Sœurs jumelles, elles ne s’étaient jamais séparées, ne concevant pas un seul instant de faire quoi que ce soit sans le soutien de l’autre. Aujourd’hui, elles s’étaient fixées un étrange challenge qu’elles jugeaient, elles-mêmes, hasardeux : contrôler les pensées d’un lutin !

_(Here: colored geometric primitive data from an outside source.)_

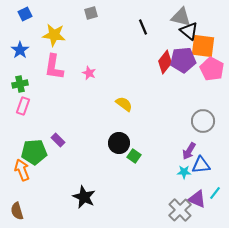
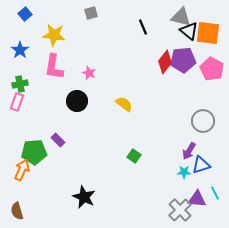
blue square: rotated 16 degrees counterclockwise
orange square: moved 5 px right, 13 px up
pink rectangle: moved 6 px left, 4 px up
black circle: moved 42 px left, 42 px up
blue triangle: rotated 12 degrees counterclockwise
orange arrow: rotated 45 degrees clockwise
cyan line: rotated 64 degrees counterclockwise
purple triangle: rotated 18 degrees counterclockwise
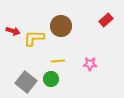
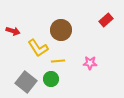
brown circle: moved 4 px down
yellow L-shape: moved 4 px right, 10 px down; rotated 125 degrees counterclockwise
pink star: moved 1 px up
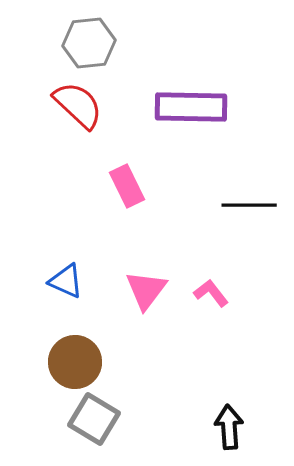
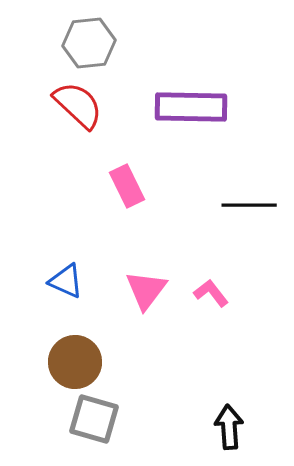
gray square: rotated 15 degrees counterclockwise
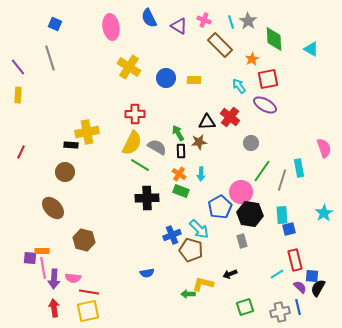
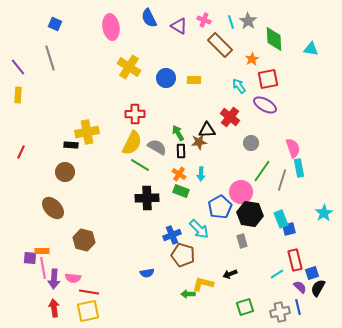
cyan triangle at (311, 49): rotated 21 degrees counterclockwise
black triangle at (207, 122): moved 8 px down
pink semicircle at (324, 148): moved 31 px left
cyan rectangle at (282, 215): moved 1 px left, 4 px down; rotated 18 degrees counterclockwise
brown pentagon at (191, 250): moved 8 px left, 5 px down
blue square at (312, 276): moved 3 px up; rotated 24 degrees counterclockwise
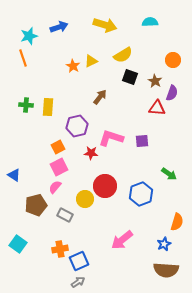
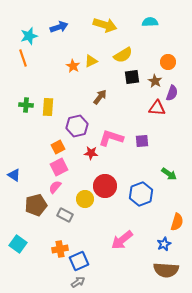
orange circle: moved 5 px left, 2 px down
black square: moved 2 px right; rotated 28 degrees counterclockwise
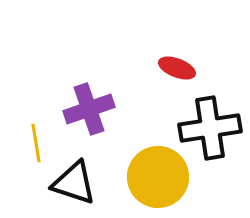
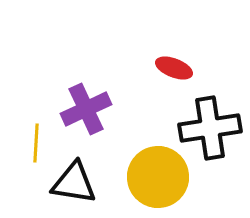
red ellipse: moved 3 px left
purple cross: moved 3 px left; rotated 6 degrees counterclockwise
yellow line: rotated 12 degrees clockwise
black triangle: rotated 9 degrees counterclockwise
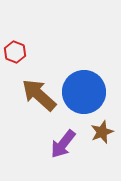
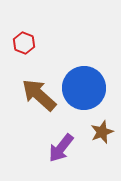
red hexagon: moved 9 px right, 9 px up
blue circle: moved 4 px up
purple arrow: moved 2 px left, 4 px down
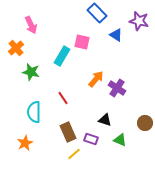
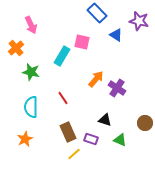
cyan semicircle: moved 3 px left, 5 px up
orange star: moved 4 px up
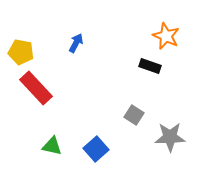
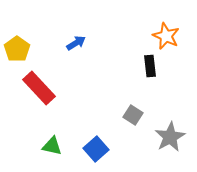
blue arrow: rotated 30 degrees clockwise
yellow pentagon: moved 4 px left, 3 px up; rotated 25 degrees clockwise
black rectangle: rotated 65 degrees clockwise
red rectangle: moved 3 px right
gray square: moved 1 px left
gray star: rotated 28 degrees counterclockwise
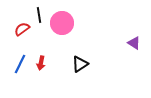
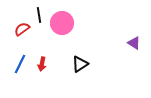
red arrow: moved 1 px right, 1 px down
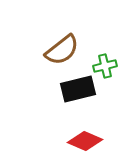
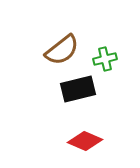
green cross: moved 7 px up
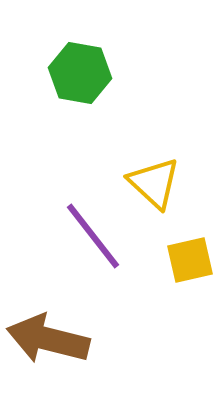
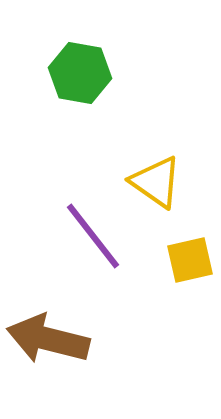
yellow triangle: moved 2 px right, 1 px up; rotated 8 degrees counterclockwise
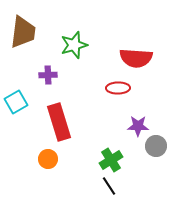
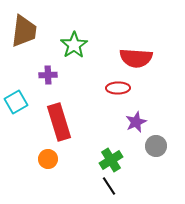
brown trapezoid: moved 1 px right, 1 px up
green star: rotated 16 degrees counterclockwise
purple star: moved 2 px left, 4 px up; rotated 25 degrees counterclockwise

Une nuit qu’il dormait d’un profond sommeil, elles avaient investi subrepticement son crâne, l’une par le nez, l’autre par l’oreille. Remontant par des voies naturelles, elles étaient parvenues dans la partie la plus obscure du cerveau, là où de prégnants souvenirs exerçaient leur tyrannie depuis trop longtemps, mettant le nabot à rude épreuve, assailli qu’il était par une kyrielle de fantômes. L’objectif était simple : tisser une toile arrimée à ses neurones afin de prendre au piège la moindre réminiscence qui chercherait à émerger et libérer ainsi le lutin d’un passé sur Terre trop lourd à porter !

Le plan avait tellement bien fonctionné qu’il avait fini par apprécier leur présence, même si la coexistence s’avérait — cela va de soi — douloureuse. Mais, retrouver son insouciance avant le Retour valait bien d’endurer quelques souffrances.

Philippe Parrot

387 - Deux araignées

Photo libre de droit trouvée sur Pixabay.com ( Auteur : LLanger )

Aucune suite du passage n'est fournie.